◆ **Assignment**
Repeat the data in full and exactly. Leave the pictures out.

◆ **Dataset entries**
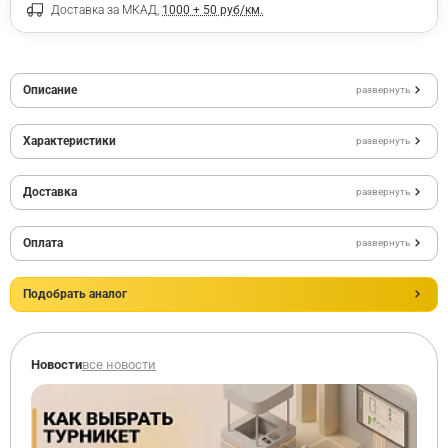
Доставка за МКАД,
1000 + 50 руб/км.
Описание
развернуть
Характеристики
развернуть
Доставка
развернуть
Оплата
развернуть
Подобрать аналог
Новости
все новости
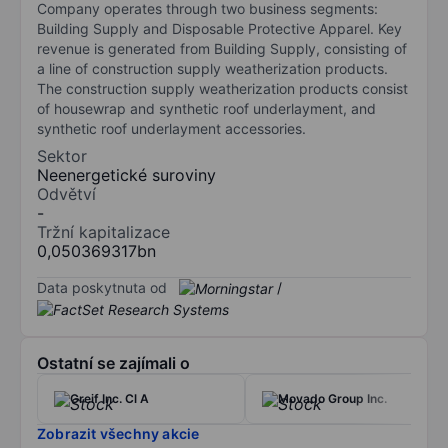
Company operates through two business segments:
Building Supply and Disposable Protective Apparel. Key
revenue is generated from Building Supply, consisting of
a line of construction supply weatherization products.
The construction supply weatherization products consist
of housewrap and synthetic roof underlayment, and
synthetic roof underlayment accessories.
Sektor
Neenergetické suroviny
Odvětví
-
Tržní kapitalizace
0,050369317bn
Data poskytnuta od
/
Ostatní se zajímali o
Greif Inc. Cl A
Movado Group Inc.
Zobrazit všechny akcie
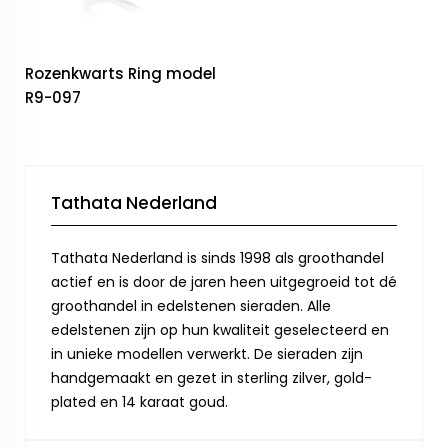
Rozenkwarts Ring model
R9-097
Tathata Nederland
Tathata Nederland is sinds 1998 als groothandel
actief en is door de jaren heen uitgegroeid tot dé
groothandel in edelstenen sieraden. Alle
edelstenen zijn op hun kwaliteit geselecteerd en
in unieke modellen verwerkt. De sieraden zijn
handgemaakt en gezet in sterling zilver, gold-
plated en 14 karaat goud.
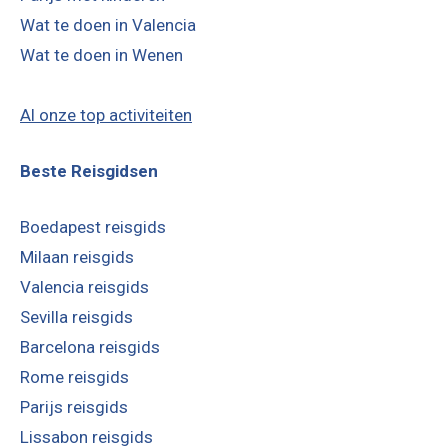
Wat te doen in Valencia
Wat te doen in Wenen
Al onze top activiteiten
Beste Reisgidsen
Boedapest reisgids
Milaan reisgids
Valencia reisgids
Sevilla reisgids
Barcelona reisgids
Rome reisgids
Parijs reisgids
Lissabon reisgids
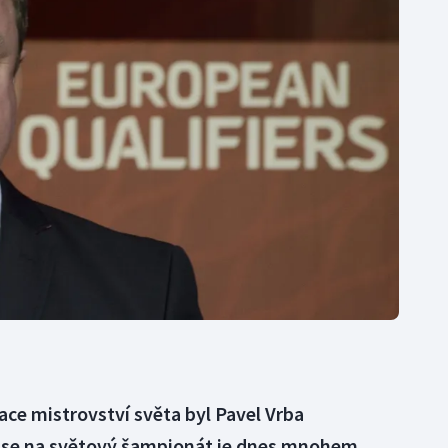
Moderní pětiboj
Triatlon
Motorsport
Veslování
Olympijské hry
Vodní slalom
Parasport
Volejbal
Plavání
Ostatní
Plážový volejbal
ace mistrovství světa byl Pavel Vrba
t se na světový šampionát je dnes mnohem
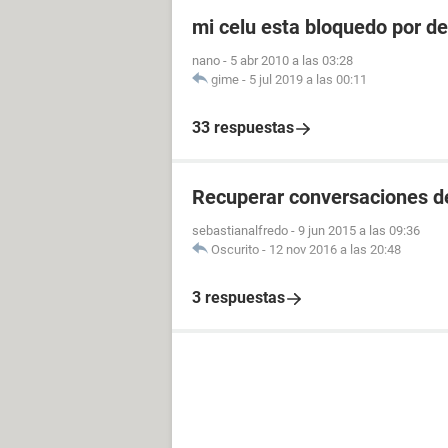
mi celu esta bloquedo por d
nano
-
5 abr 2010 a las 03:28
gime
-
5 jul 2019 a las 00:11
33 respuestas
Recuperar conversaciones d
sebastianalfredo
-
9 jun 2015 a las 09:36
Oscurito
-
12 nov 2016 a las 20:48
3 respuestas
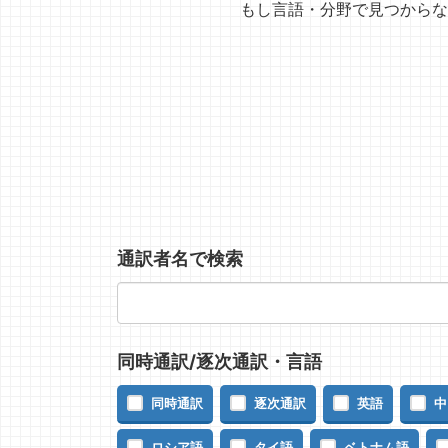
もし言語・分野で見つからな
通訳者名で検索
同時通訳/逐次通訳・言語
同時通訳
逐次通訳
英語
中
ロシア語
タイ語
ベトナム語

◆ **Solution to this problem**
Доставка за МКАД,
1000 + 50 руб/км.
Описание
развернуть
Характеристики
развернуть
Доставка
развернуть
Оплата
развернуть
Подобрать аналог
Новости
все новости
Company operates through two business segments:
Building Supply and Disposable Protective Apparel. Key
revenue is generated from Building Supply, consisting of
a line of construction supply weatherization products.
The construction supply weatherization products consist
of housewrap and synthetic roof underlayment, and
synthetic roof underlayment accessories.
Sektor
Neenergetické suroviny
Odvětví
-
Tržní kapitalizace
0,050369317bn
Data poskytnuta od
/
Ostatní se zajímali o
Greif Inc. Cl A
Movado Group Inc.
Zobrazit všechny akcie
Rozenkwarts Ring model
R9-097
Tathata Nederland
Tathata Nederland is sinds 1998 als groothandel
actief en is door de jaren heen uitgegroeid tot dé
groothandel in edelstenen sieraden. Alle
edelstenen zijn op hun kwaliteit geselecteerd en
in unieke modellen verwerkt. De sieraden zijn
handgemaakt en gezet in sterling zilver, gold-
plated en 14 karaat goud.
Wat te doen in Valencia
Wat te doen in Wenen
Al onze top activiteiten
Beste Reisgidsen
Boedapest reisgids
Milaan reisgids
Valencia reisgids
Sevilla reisgids
Barcelona reisgids
Rome reisgids
Parijs reisgids
Lissabon reisgids
Moderní pětiboj
Triatlon
Motorsport
Veslování
Olympijské hry
Vodní slalom
Parasport
Volejbal
Plavání
Ostatní
Plážový volejbal
ace mistrovství světa byl Pavel Vrba
t se na světový šampionát je dnes mnohem
mi celu esta bloquedo por d
nano
-
5 abr 2010 a las 03:28
gime
-
5 jul 2019 a las 00:11
33 respuestas
Recuperar conversaciones d
sebastianalfredo
-
9 jun 2015 a las 09:36
Oscurito
-
12 nov 2016 a las 20:48
3 respuestas
もし言語・分野で見つからな
通訳者名で検索
同時通訳/逐次通訳・言語
同時通訳
逐次通訳
英語
中
ロシア語
タイ語
ベトナム語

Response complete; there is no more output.